When you have the opportunity to ask some of the most interesting people in the world about their lives, sometimes the most fascinating answers come from the simplest questions. The Thrive Questionnaire is an ongoing series that gives an intimate look inside the lives of some of the world’s most successful people.
Thrive Global: What’s the first thing you do when you get out of bed?
Niko Canner: Listen to see if my one-year-old son and two-year-old daughter are stirring.
TG: What gives you energy?
NC: Conversation about the journeys other people are on — themselves or their organizations — and how those journeys can become most successful and most fulfilling. Reading and drawing connections across many fields.
TG: What’s your secret life hack?
NC: Extremely fast task-switching, and complete absorption in whatever conversation or task I’m focused on.
TG: Name a book that changed your life.
NC: Douglas Hofstadter’s “Gödel, Escher, Bach” which I read as a teenager and taught me that thinking about big questions demands going outside the ordinary boundary of disciplines and specialties.
TG: How do you deal with email?
NC: I follow David Allen’s advice about separating out the processing of emails to figure out what I need to do with them from the deeper work of thoughtfully responding.

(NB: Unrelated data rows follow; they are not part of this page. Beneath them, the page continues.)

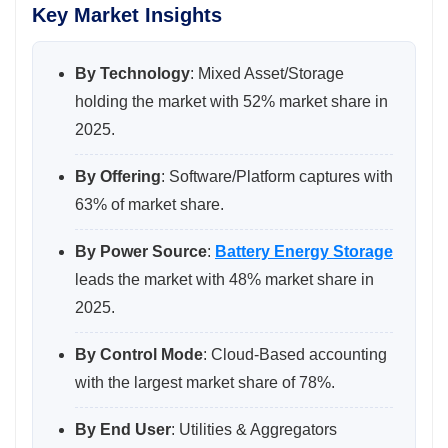
Key Market Insights
By Technology
: Mixed Asset/Storage
holding the market with 52% market share in
2025.
By Offering
: Software/Platform captures with
63% of market share.
By Power Source
:
Battery Energy Storage
leads the market with 48% market share in
2025.
By Control Mode
: Cloud-Based accounting
with the largest market share of 78%.
By End User
: Utilities & Aggregators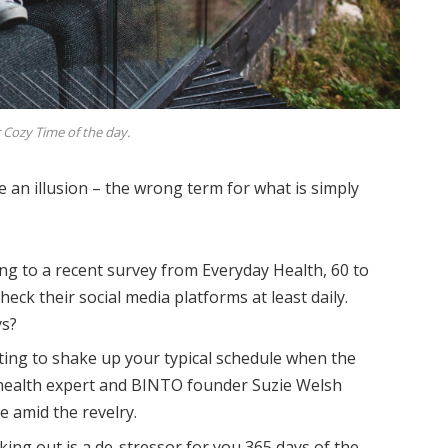
 Cozy Time of the day.
be an illusion – the wrong term for what is simply
ng to a recent survey from Everyday Health, 60 to
eck their social media platforms at least daily.
ys?
ting to shake up your typical schedule when the
health expert and BINTO founder Suzie Welsh
 amid the revelry.
king out is a de-stressor for you 365 days of the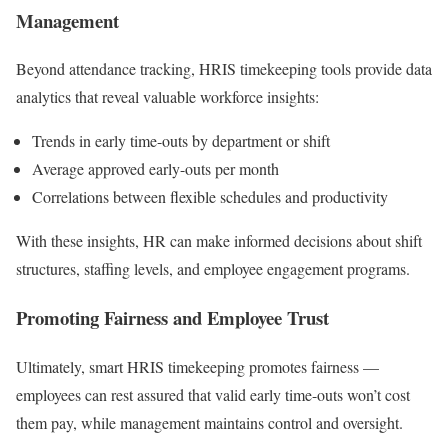
Management
Beyond attendance tracking, HRIS timekeeping tools provide data
analytics that reveal valuable workforce insights:
Trends in early time-outs by department or shift
Average approved early-outs per month
Correlations between flexible schedules and productivity
With these insights, HR can make informed decisions about shift
structures, staffing levels, and employee engagement programs.
Promoting Fairness and Employee Trust
Ultimately, smart HRIS timekeeping promotes fairness —
employees can rest assured that valid early time-outs won’t cost
them pay, while management maintains control and oversight.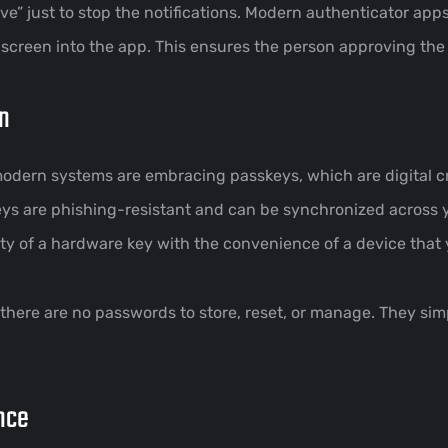
ve” just to stop the notifications. Modern authenticator app
screen into the app. This ensures the person approving the l
on
dern systems are embracing passkeys, which are digital cr
keys are phishing-resistant and can be synchronized across
y of a hardware key with the convenience of a device that 
 there are no passwords to store, reset, or manage. They si
nce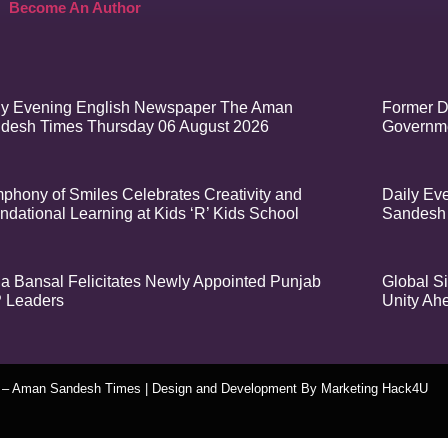
Become An Author
ly Evening English Newspaper The Aman
Former D
desh Times Thursday 06 August 2026
Governme
phony of Smiles Celebrates Creativity and
Daily Ev
ndational Learning at Kids ‘R’ Kids School
Sandesh
a Bansal Felicitates Newly Appointed Punjab
Global Si
 Leaders
Unity Ah
t – Aman Sandesh Times | Design and Development By
​Marketing Hack4U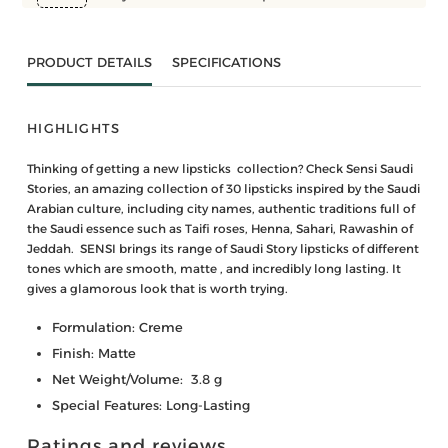
PRODUCT DETAILS
SPECIFICATIONS
HIGHLIGHTS
Thinking of getting a new lipsticks collection? Check Sensi Saudi
Stories, an amazing collection of 30 lipsticks inspired by the Saudi
Arabian culture, including city names, authentic traditions full of
the Saudi essence such as Taifi roses, Henna, Sahari, Rawashin of
Jeddah. SENSI brings its range of Saudi Story lipsticks of different
tones which are smooth, matte , and incredibly long lasting. It
gives a glamorous look that is worth trying.
Formulation: Creme
Finish: Matte
Net Weight/Volume: 3.8 g
Special Features: Long-Lasting
Ratings and reviews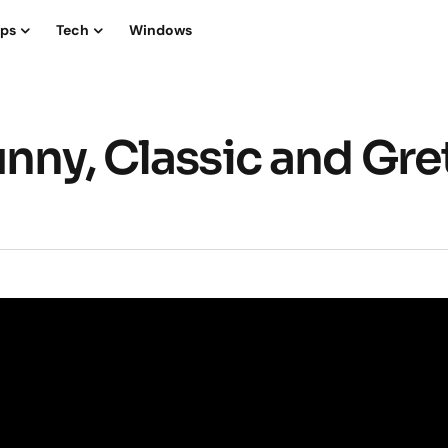
ips
Tech
Windows
nny, Classic and Gre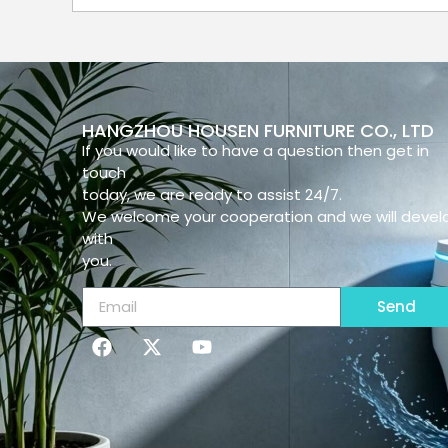
HANGZHOU HOUSEN FURNITURE CO., LTD
If you would like to have a question then get in
touch
today, we are ready to assist 24/7.
We welcome your cooperation and we will devel
with
you.
Send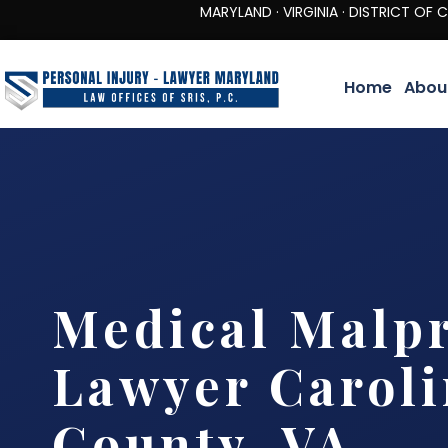
MARYLAND · VIRGINIA · DISTRICT OF COLUMBIA 
Home
Abou
Medical Malpr
Lawyer Carol
County, VA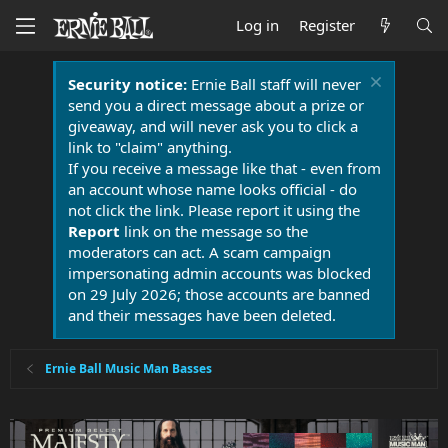
Log in
Register
Security notice:
Ernie Ball staff will never
send you a direct message about a prize or
giveaway, and will never ask you to click a
link to "claim" anything.
If you receive a message like that - even from
an account whose name looks official - do
not click the link. Please report it using the
Report
link on the message so the
moderators can act. A scam campaign
impersonating admin accounts was blocked
on 29 July 2026; those accounts are banned
and their messages have been deleted.
Ernie Ball Music Man Basses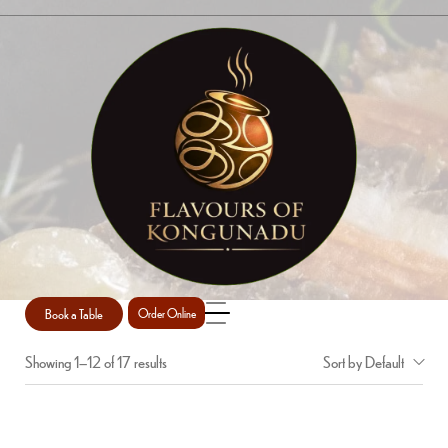
RICE/BREADS
Home
Shop
Rice/Breads
/
/
Book a Table
Order Online
Showing 1–12 of 17 results
Sort by Default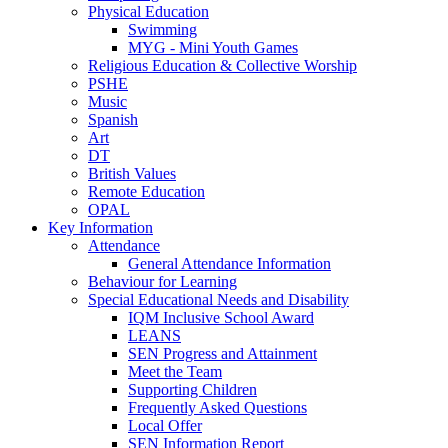
Physical Education
Swimming
MYG - Mini Youth Games
Religious Education & Collective Worship
PSHE
Music
Spanish
Art
DT
British Values
Remote Education
OPAL
Key Information
Attendance
General Attendance Information
Behaviour for Learning
Special Educational Needs and Disability
IQM Inclusive School Award
LEANS
SEN Progress and Attainment
Meet the Team
Supporting Children
Frequently Asked Questions
Local Offer
SEN Information Report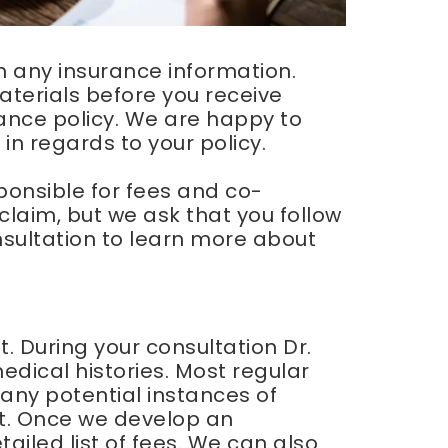
th any insurance information.
terials before you receive
ance policy. We are happy to
n regards to your policy.
sponsible for fees and co-
claim, but we ask that you follow
onsultation to learn more about
it. During your consultation Dr.
dical histories. Most regular
any potential instances of
. Once we develop an
ailed list of fees. We can also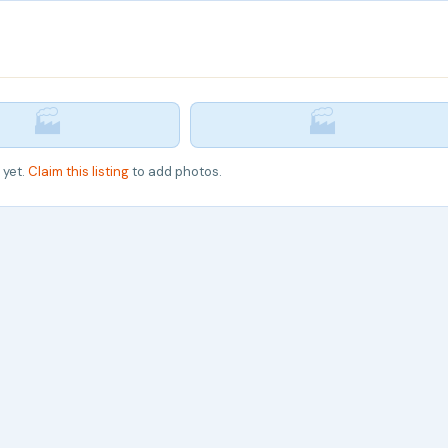
🏭
🏭
 yet.
Claim this listing
to add photos.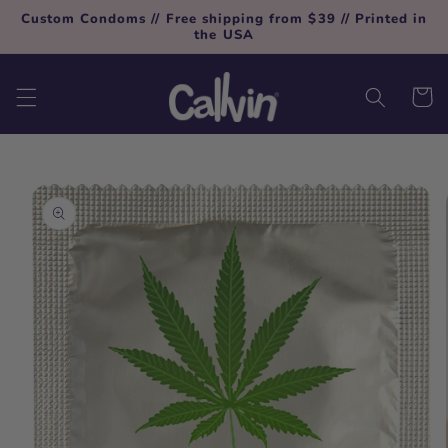
Skip to
Custom Condoms // Free shipping from $39 // Printed in
content
the USA
Cart
Skip to
product
information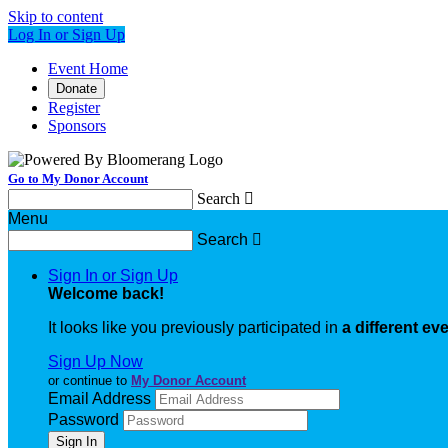
Skip to content
Log In or Sign Up
Event Home
Donate
Register
Sponsors
Go to My Donor Account
Search

Menu
Search

Sign In or Sign Up
Welcome back
!
It looks like you previously participated in
a different ev
Sign Up Now
or continue to
My Donor Account
Email Address
Password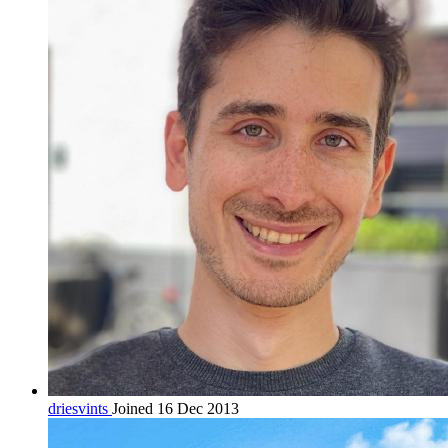
driesvints
Joined 16 Dec 2013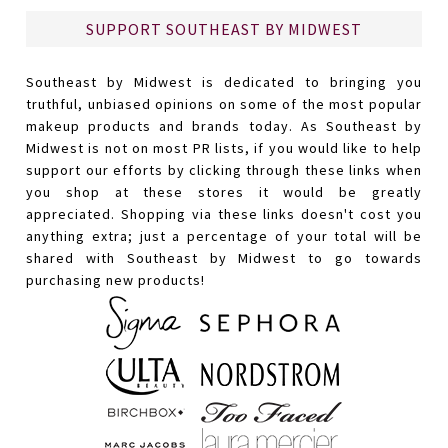
SUPPORT SOUTHEAST BY MIDWEST
Southeast by Midwest is dedicated to bringing you
truthful, unbiased opinions on some of the most popular
makeup products and brands today. As Southeast by
Midwest is not on most PR lists, if you would like to help
support our efforts by clicking through these links when
you shop at these stores it would be greatly
appreciated. Shopping via these links doesn't cost you
anything extra; just a percentage of your total will be
shared with Southeast by Midwest to go towards
purchasing new products!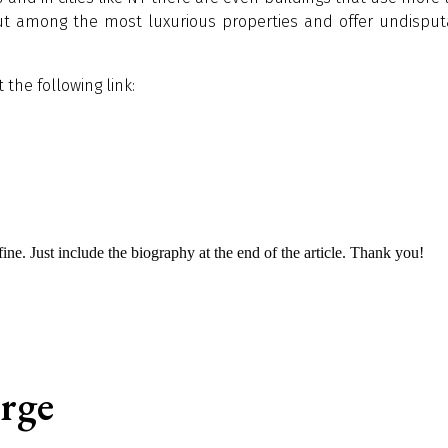
ut among the most luxurious properties and offer undisput
the following link:
s fine. Just include the biography at the end of the article. Thank you!
èrge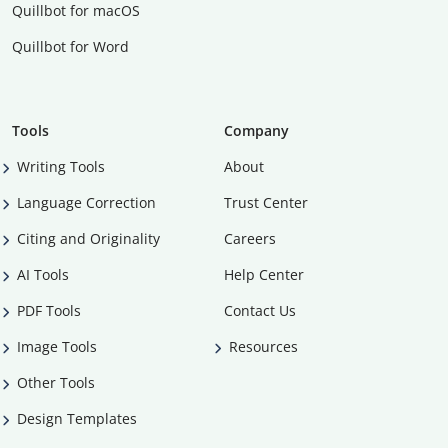
Quillbot for macOS
Quillbot for Word
Tools
Company
Writing Tools
About
Language Correction
Trust Center
Citing and Originality
Careers
AI Tools
Help Center
PDF Tools
Contact Us
Image Tools
Resources
Other Tools
Design Templates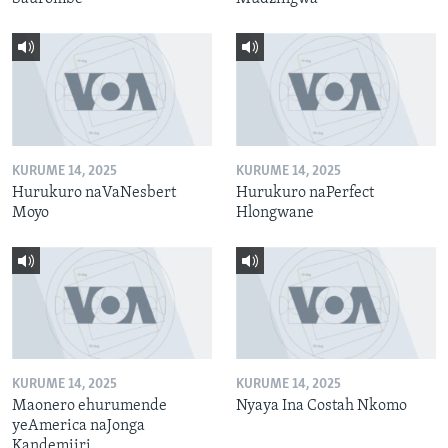
KURUME 14, 2025
KURUME 14, 2025
Hurukuro naVaNesbert
Hurukuro naPerfect
Moyo
Hlongwane
KURUME 14, 2025
KURUME 14, 2025
Maonero ehurumende
Nyaya Ina Costah Nkomo
yeAmerica naJonga
Kandemiiri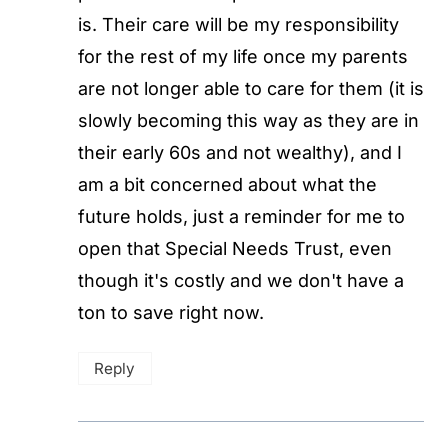
is. Their care will be my responsibility
for the rest of my life once my parents
are not longer able to care for them (it is
slowly becoming this way as they are in
their early 60s and not wealthy), and I
am a bit concerned about what the
future holds, just a reminder for me to
open that Special Needs Trust, even
though it's costly and we don't have a
ton to save right now.
Reply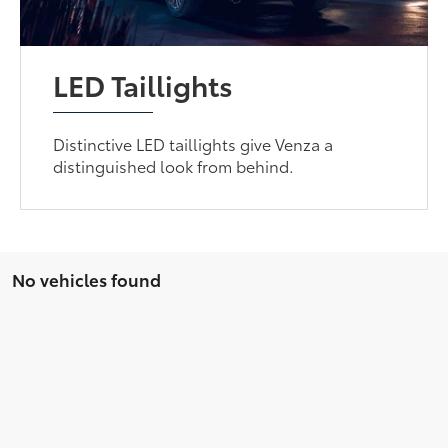
LED Taillights
Distinctive LED taillights give Venza a
distinguished look from behind.
No vehicles found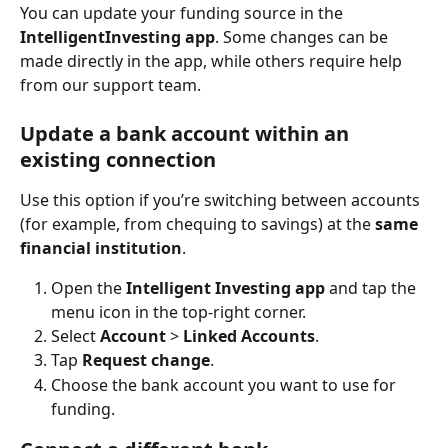
You can update your funding source in the 
IntelligentInvesting app
. Some changes can be 
made directly in the app, while others require help 
from our support team.
Update a bank account within an 
existing connection
Use this option if you’re switching between accounts 
(for example, from chequing to savings) at the 
same 
financial institution
.
Open the 
Intelligent Investing app
 and tap the 
menu icon in the top-right corner.
Select 
Account
 > 
Linked Accounts
.
Tap 
Request change
.
Choose the bank account you want to use for 
funding.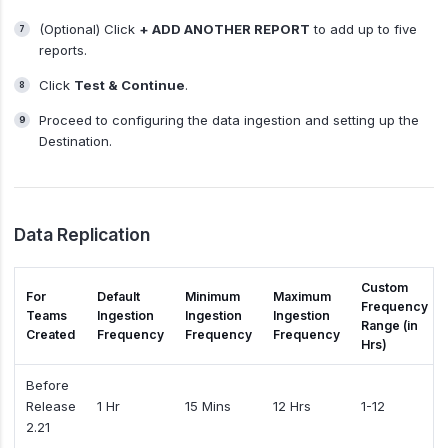
(Optional) Click
+ ADD ANOTHER REPORT
to add up to five
reports.
Click
Test & Continue
.
Proceed to configuring the data ingestion and setting up the
Destination.
Data Replication
Custom
For
Default
Minimum
Maximum
Frequency
Teams
Ingestion
Ingestion
Ingestion
Range (in
Created
Frequency
Frequency
Frequency
Hrs)
Before
Release
1 Hr
15 Mins
12 Hrs
1-12
2.21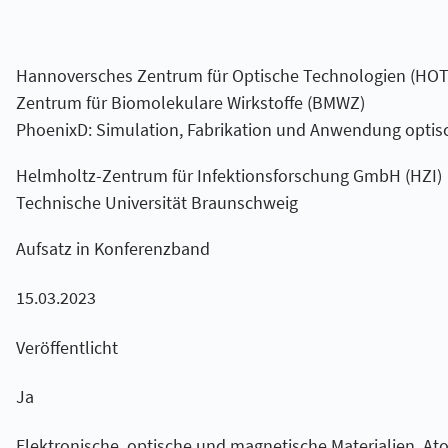
Hannoversches Zentrum für Optische Technologien (HOT
Zentrum für Biomolekulare Wirkstoffe (BMWZ)
PhoenixD: Simulation, Fabrikation und Anwendung optis
Helmholtz-Zentrum für Infektionsforschung GmbH (HZI)
Technische Universität Braunschweig
Aufsatz in Konferenzband
15.03.2023
Veröffentlicht
Ja
Elektronische, optische und magnetische Materialien, At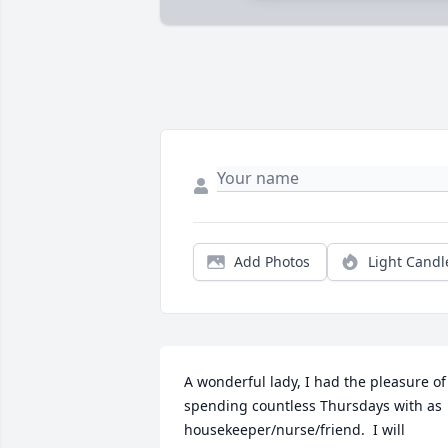
Add Photos
Light Candl
A wonderful lady, I had the pleasure of 
spending countless Thursdays with as 
housekeeper/nurse/friend.  I will 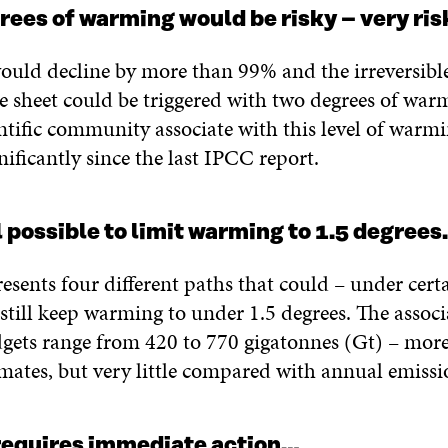
rees of warming would be risky – very ris
ould decline by more than 99% and the irreversible
e sheet could be triggered with two degrees of war
entific community associate with this level of warm
nificantly since the last IPCC report.
ill possible to limit warming to 1.5 degree
esents four different paths that could – under cert
still keep warming to under 1.5 degrees. The assoc
gets range from 420 to 770 gigatonnes (Gt) – more
mates, but very little compared with annual emissi
 requires immediate action…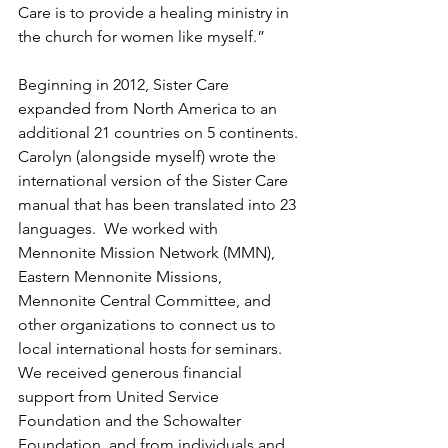
Care is to provide a healing ministry in 
the church for women like myself.”
Beginning in 2012, Sister Care 
expanded from North America to an 
additional 21 countries on 5 continents. 
Carolyn (alongside myself) wrote the 
international version of the Sister Care 
manual that has been translated into 23 
languages.  We worked with 
Mennonite Mission Network (MMN), 
Eastern Mennonite Missions, 
Mennonite Central Committee, and 
other organizations to connect us to 
local international hosts for seminars. 
We received generous financial 
support from United Service 
Foundation and the Schowalter 
Foundation, and from individuals and 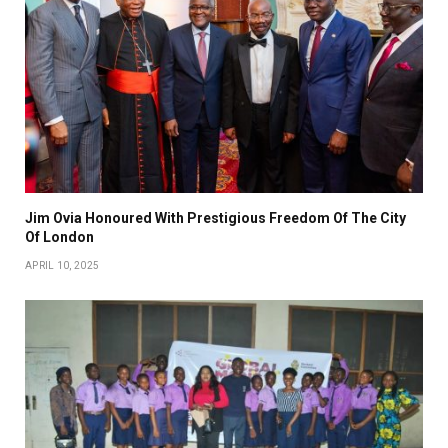
Jim Ovia Honoured With Prestigious Freedom Of The City
Of London
APRIL 10, 2025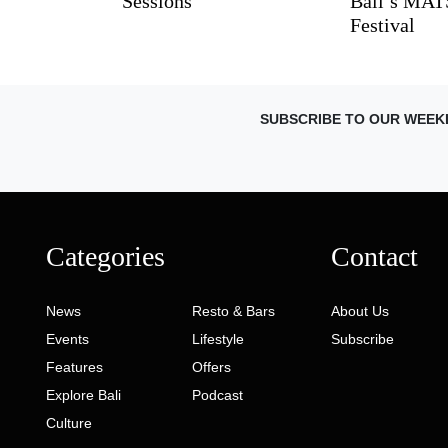
Sessions
Bali’s MA
Festival
SUBSCRIBE TO OUR WEEK
Categories
Contact
News
Resto & Bars
About Us
Events
Lifestyle
Subscribe
Features
Offers
Explore Bali
Podcast
Culture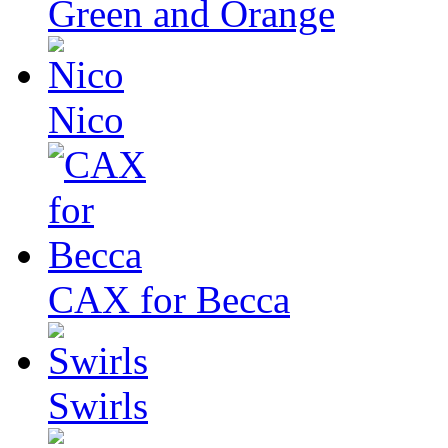
Green and Orange
Nico
CAX for Becca
Swirls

TG: You unexpectedly find 15 minutes in your day, what do you do with it?
NC: I dash off a few five-minute pieces of work, closing a loop or delegating the next step of some project I’m engaged in, rather than trying to compress into 15 minutes some deeper thinking that would be unsatisfying to compress into such a short span.
TG: When was the last time you felt you failed and how did you overcome it?
NC: I make a habit of noting my small failures more or less daily. They’re legion: everything from being unfairly impatient with a team member, to neglecting to do some small thing that would have moved a larger goal forward, to not bringing my best thinking to some important conversation.
Larger failures happen by accretion and take longer to see. One of my big ones, for instance, was as Managing Partner of Katzenbach Partners, the prior firm I co-founded and led. After years of 25–30% growth, I made a set of decisions that spread our focus to thinly, and in 2007 this led to our failing to grow as planned and ultimately needing to do a significant layoff. By separating out the urgency of “what to do right now” from “what to do over the long term,” I was able to separate out the decisions needed to restore financial health from the ultimate decision about whether to restart organic growth or to sell the firm. After long deliberation, in 2009 we sold the firm to Booz & Company.
TG: Share a quote that you love and that gives you strength or peace.
NC: “The future enters into us, in order to transform itself in us, long before it happens. What begins as a glimmer becomes a purpose, becomes design and discipline.” — Rainer Maria Rilke.
Niko Canner founded Incandescent in 2013, building on nearly twenty years as an advisor to leaders of many of the world’s major companies. Incandescent is a firm that engages with the most fundamental questions of how to create, build and run enterprises through engagement with advisory work, venture development, and research. Earlier in his career, Niko was co-founder and Managing Partner of the consulting firm Katzenbach Partners and Senior Partner at Booz & Company following the sale of Katzenbach to Booz in 2009. Most recently, Niko was a member of the Management Committee of Bridgewater Associates. In addition to his work building Incandescent, Niko is a devotee of poetry, philosophy, and management theory.